Sustainability of Western, and specifically US standard of overconsumption is not being discussed here at all. Such a standard could never be reached for 8 billion people - it must be dealt with if any honest discussion is to be had. By letting your consumption reach such a comically wasteful standard you have done the world - no huge service, but only sped up its impending doom. Hence the question about whether it is good to have the rule of capitalism maintained in the long term is a very valid one. Under capitalism there is no way out of the dead end.

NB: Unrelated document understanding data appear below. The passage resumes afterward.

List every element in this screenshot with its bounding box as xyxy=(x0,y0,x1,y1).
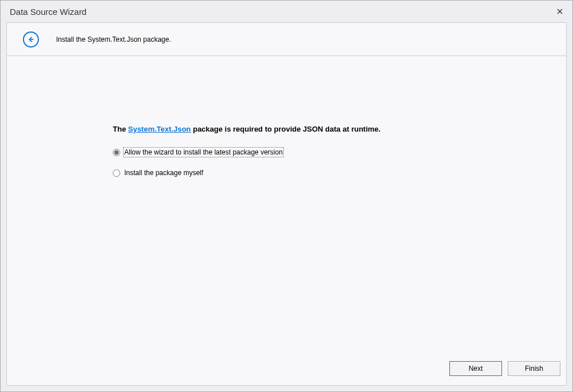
wizard-content: The System.Text.Json package is required… xyxy=(7,56,566,352)
window-title: Data Source Wizard xyxy=(10,7,86,17)
wizard-window: Data Source Wizard Install the System.Te… xyxy=(0,0,573,392)
wizard-step-title: Install the System.Text.Json package. xyxy=(56,35,171,43)
label-install-myself: Install the package myself xyxy=(124,168,204,177)
wizard-footer: Next Finish xyxy=(7,352,566,385)
close-button[interactable] xyxy=(554,6,566,17)
wizard-header: Install the System.Text.Json package. xyxy=(7,23,566,56)
next-button[interactable]: Next xyxy=(449,361,502,376)
radio-allow-install[interactable] xyxy=(113,149,120,156)
install-option-group: Allow the wizard to install the latest p… xyxy=(113,147,566,178)
package-link[interactable]: System.Text.Json xyxy=(128,125,191,133)
message-suffix: package is required to provide JSON data… xyxy=(191,125,381,133)
option-allow-install[interactable]: Allow the wizard to install the latest p… xyxy=(113,147,566,157)
close-icon xyxy=(557,9,563,14)
label-allow-install: Allow the wizard to install the latest p… xyxy=(124,148,283,157)
wizard-body: Install the System.Text.Json package. Th… xyxy=(6,22,567,386)
radio-install-myself[interactable] xyxy=(113,169,120,177)
main-message: The System.Text.Json package is required… xyxy=(113,125,566,133)
back-button[interactable] xyxy=(23,31,39,47)
finish-button[interactable]: Finish xyxy=(508,361,560,376)
message-prefix: The xyxy=(113,125,128,133)
titlebar: Data Source Wizard xyxy=(1,1,572,22)
option-install-myself[interactable]: Install the package myself xyxy=(113,168,566,178)
arrow-left-icon xyxy=(27,35,35,43)
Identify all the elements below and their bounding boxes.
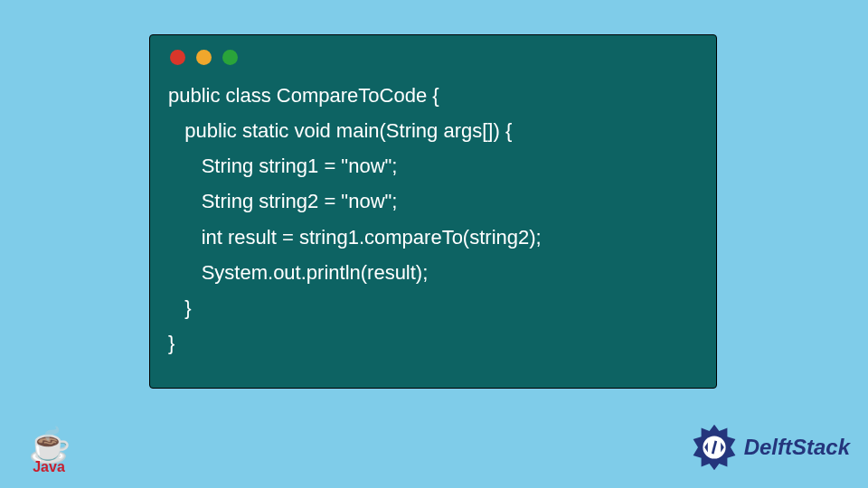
delftstack-logo: DelftStack bbox=[690, 423, 850, 472]
delftstack-badge-icon bbox=[690, 423, 739, 472]
code-block: public class CompareToCode { public stat… bbox=[150, 65, 716, 361]
window-traffic-lights bbox=[150, 35, 716, 65]
java-logo-label: Java bbox=[27, 459, 71, 475]
java-logo: ☕ Java bbox=[27, 428, 71, 475]
code-window: public class CompareToCode { public stat… bbox=[149, 34, 717, 389]
minimize-icon bbox=[196, 50, 212, 65]
maximize-icon bbox=[222, 50, 238, 65]
close-icon bbox=[170, 50, 185, 65]
java-cup-icon: ☕ bbox=[27, 428, 71, 463]
delftstack-label: DelftStack bbox=[744, 435, 850, 460]
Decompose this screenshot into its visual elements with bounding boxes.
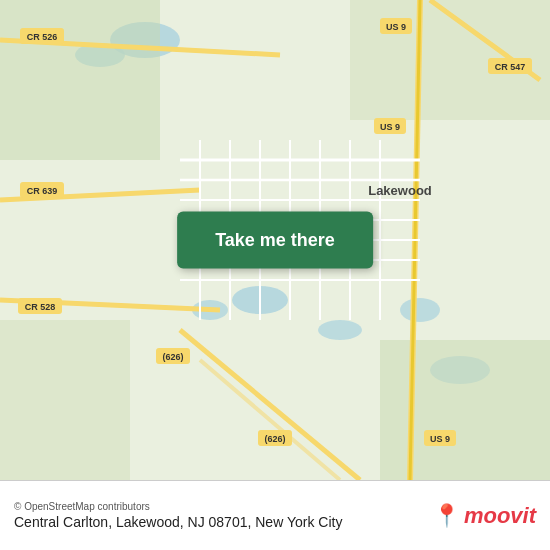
osm-credit: © OpenStreetMap contributors: [14, 501, 150, 512]
navigation-button-overlay: Take me there: [177, 212, 373, 269]
svg-text:CR 547: CR 547: [495, 62, 526, 72]
svg-rect-8: [0, 0, 160, 160]
svg-text:CR 639: CR 639: [27, 186, 58, 196]
svg-text:US 9: US 9: [430, 434, 450, 444]
footer: © OpenStreetMap contributors Central Car…: [0, 480, 550, 550]
map-container: CR 526 US 9 CR 547 US 9 CR 639 CR 528 (6…: [0, 0, 550, 480]
svg-text:Lakewood: Lakewood: [368, 183, 432, 198]
moovit-logo: 📍 moovit: [433, 503, 536, 529]
moovit-brand-name: moovit: [464, 503, 536, 529]
svg-point-3: [318, 320, 362, 340]
svg-rect-10: [0, 320, 130, 480]
footer-left: © OpenStreetMap contributors Central Car…: [14, 501, 342, 530]
svg-text:(626): (626): [162, 352, 183, 362]
take-me-there-button[interactable]: Take me there: [177, 212, 373, 269]
svg-point-4: [400, 298, 440, 322]
svg-rect-9: [380, 340, 550, 480]
svg-text:CR 526: CR 526: [27, 32, 58, 42]
svg-text:(626): (626): [264, 434, 285, 444]
svg-text:CR 528: CR 528: [25, 302, 56, 312]
moovit-pin-icon: 📍: [433, 503, 460, 529]
svg-text:US 9: US 9: [380, 122, 400, 132]
svg-text:US 9: US 9: [386, 22, 406, 32]
location-text: Central Carlton, Lakewood, NJ 08701, New…: [14, 514, 342, 530]
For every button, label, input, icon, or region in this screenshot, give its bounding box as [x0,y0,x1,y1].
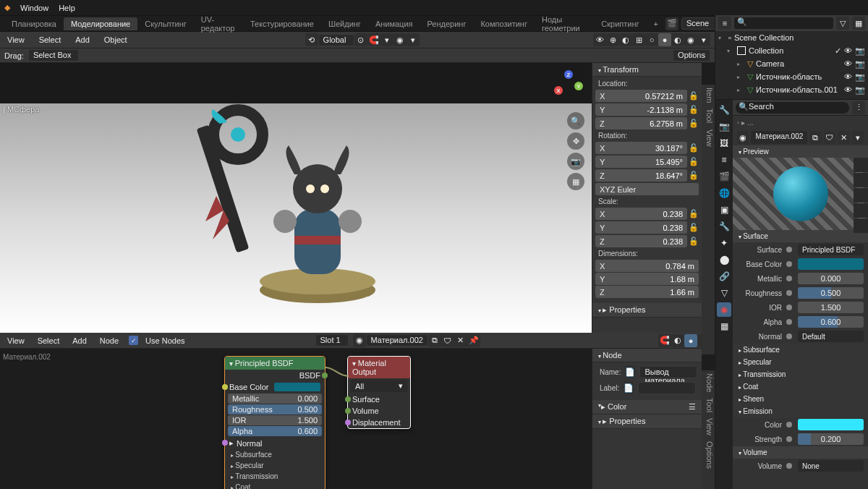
ws-script[interactable]: Скриптинг [594,17,646,30]
link-dot-icon[interactable] [786,290,792,296]
ptab-physics-icon[interactable]: ⬤ [717,252,731,267]
snap-mode-icon[interactable]: ▾ [380,33,393,46]
in-volume[interactable]: Volume [348,405,410,417]
ntab-tool[interactable]: Tool [702,398,714,412]
ws-comp[interactable]: Композитинг [473,17,535,30]
zoom-icon[interactable]: 🔍 [567,112,584,129]
mat-name-field[interactable]: Материал.002 [366,334,428,346]
link-dot-icon[interactable] [786,422,792,428]
color-swatch[interactable] [798,258,864,270]
n-properties-header[interactable]: ▸ Properties [592,303,702,318]
xray-icon[interactable]: ⊞ [632,33,645,46]
node-label-field[interactable] [638,382,696,394]
section-header[interactable]: Subsurface [733,344,868,356]
tree-root[interactable]: ▾▫Scene Collection [715,31,868,44]
nav-gizmo[interactable]: Z X Y [553,70,584,102]
gizmo-x[interactable]: X [554,86,563,95]
render-icon[interactable]: 📷 [855,59,865,69]
lock-icon[interactable]: 🔓 [689,119,699,128]
link-dot-icon[interactable] [786,276,792,281]
node-canvas[interactable]: Материал.002 ▾ Principled BSDF BSDF Base… [0,349,592,489]
label-icon[interactable]: 📄 [624,381,634,394]
ne-select[interactable]: Select [35,335,63,346]
section-header[interactable]: Transmission [733,368,868,380]
node-panel-header[interactable]: Node [592,349,702,362]
loc-y[interactable]: Y-2.1138 m [595,103,687,116]
eye-icon[interactable]: 👁 [844,59,852,69]
options-dropdown[interactable]: Options [673,49,710,61]
eye-icon[interactable]: 👁 [844,85,852,95]
vol-value[interactable]: None [798,460,864,472]
num-slider[interactable]: 1.500 [798,302,864,313]
ws-uv[interactable]: UV-редактор [194,13,243,35]
drag-mode[interactable]: Select Box [28,49,79,61]
dim-y[interactable]: Y1.68 m [595,273,699,285]
lock-icon[interactable]: 🔓 [689,91,699,101]
node-subsection[interactable]: Coat [225,482,325,489]
node-name-field[interactable]: Вывод материала [639,366,697,378]
loc-x[interactable]: X0.57212 m [595,90,687,102]
ntab-item[interactable]: Item [702,88,714,103]
propedit-icon[interactable]: ◉ [393,33,407,46]
ptab-render-icon[interactable]: 📷 [717,119,731,134]
ptab-texture-icon[interactable]: ▦ [717,319,731,333]
link-dot-icon[interactable] [786,305,792,310]
mat-browse-icon[interactable]: ◉ [353,334,366,347]
link-dot-icon[interactable] [786,319,792,325]
mat-menu-icon[interactable]: ▾ [852,131,864,144]
volume-header[interactable]: Volume [733,446,868,459]
orientation-icon[interactable]: ⟲ [305,33,318,46]
in-surface[interactable]: Surface [348,394,410,405]
prop-search[interactable]: 🔍Search [736,102,849,114]
ws-shading[interactable]: Шейдинг [321,17,368,30]
gizmo-toggle-icon[interactable]: ⊕ [606,33,619,46]
in-displacement[interactable]: Displacement [348,417,410,428]
ptab-output-icon[interactable]: 🖼 [717,136,731,150]
overlay-icon[interactable]: ◐ [619,33,632,46]
ws-anim[interactable]: Анимация [368,17,420,30]
move-view-icon[interactable]: ✥ [567,132,584,150]
tree-item[interactable]: ▸▽Camera👁📷 [715,57,868,70]
outliner-search[interactable]: 🔍 [734,17,833,29]
gizmo-y[interactable]: Y [574,82,583,90]
check-icon[interactable]: ✓ [835,46,841,56]
ptab-scene-icon[interactable]: 🎬 [717,169,731,184]
pv-flat-icon[interactable] [854,158,868,172]
new-coll-icon[interactable]: ▦ [852,17,865,30]
visibility-icon[interactable]: 👁 [593,33,606,46]
outliner-mode-icon[interactable]: ≡ [718,17,731,30]
ws-sculpt[interactable]: Скульптинг [137,17,194,30]
ne-node[interactable]: Node [97,335,122,346]
shade-render-icon[interactable]: ◉ [684,33,697,46]
render-icon[interactable]: 📷 [855,72,865,82]
ptab-particle-icon[interactable]: ✦ [717,236,731,250]
scale-y[interactable]: Y0.238 [595,221,687,234]
v3d-select[interactable]: Select [36,34,64,46]
lock-icon[interactable]: 🔓 [689,237,699,246]
v3d-object[interactable]: Object [101,34,130,46]
node-slider[interactable]: Roughness0.500 [228,404,322,414]
lock-icon[interactable]: 🔓 [689,209,699,218]
mat-fake-icon[interactable]: 🛡 [441,334,454,347]
node-props-header[interactable]: ▸ Properties [592,414,702,429]
orientation-mode[interactable]: Global [318,34,354,46]
shade-wire-icon[interactable]: ○ [645,33,658,46]
lock-icon[interactable]: 🔓 [689,171,699,180]
rot-mode[interactable]: XYZ Euler [595,183,699,195]
ws-texture[interactable]: Текстурирование [243,17,321,30]
rot-z[interactable]: Z18.647° [595,169,687,182]
in-normal[interactable]: ▸ Normal [225,437,325,449]
ws-modeling[interactable]: Моделирование [64,17,137,30]
num-slider[interactable]: 0.600 [798,316,864,328]
section-header[interactable]: Coat [733,380,868,393]
persp-toggle-icon[interactable]: ▦ [567,173,584,190]
list-icon[interactable]: ☰ [689,402,696,412]
ne-view[interactable]: View [4,335,27,346]
dim-z[interactable]: Z1.66 m [595,286,699,298]
scene-icon[interactable]: 🎬 [665,17,678,30]
lock-icon[interactable]: 🔓 [689,105,699,114]
lock-icon[interactable]: 🔓 [689,157,699,166]
link-dot-icon[interactable] [786,463,792,469]
ne-ball-icon[interactable]: ● [684,334,697,347]
ptab-material-icon[interactable]: ◉ [717,302,731,317]
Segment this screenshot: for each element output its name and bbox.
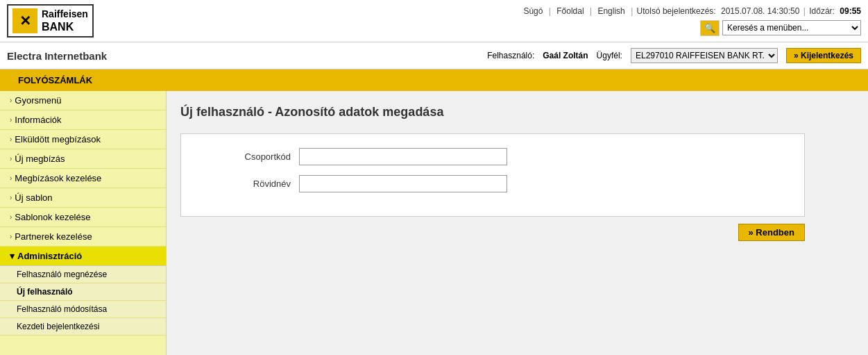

Sustainability under optimal organization could theoretically ensure survival of this number of people, but certainly with no exuberant consumption excesses like now. Ergo, under capitalism we are heading for disaster. Under a planned system exuberant overconsumption would be put an end to, and quite possibly let us pass through the needle of peak population. Population controls may be implemented by the government based on recognized necessity.
Please - the contaminated sites in the former USSR had nothing to do with "the West", it was the result of decisions made by a centrally planned communist regime, some of those decisions and actions taken as far back as the 1940's. Take responsibility for your own goddamned messes, just like you expect the "the West" to do.
Contaminated sites are inevitable if competition with, or likewise trading with, the capitalist world is the goal. And such a goal is very much related to the existence of capitalism as such. First it was a matter of competition with capitalism, later it was a matter of selling oil & gas to capitalists, to feed their industries.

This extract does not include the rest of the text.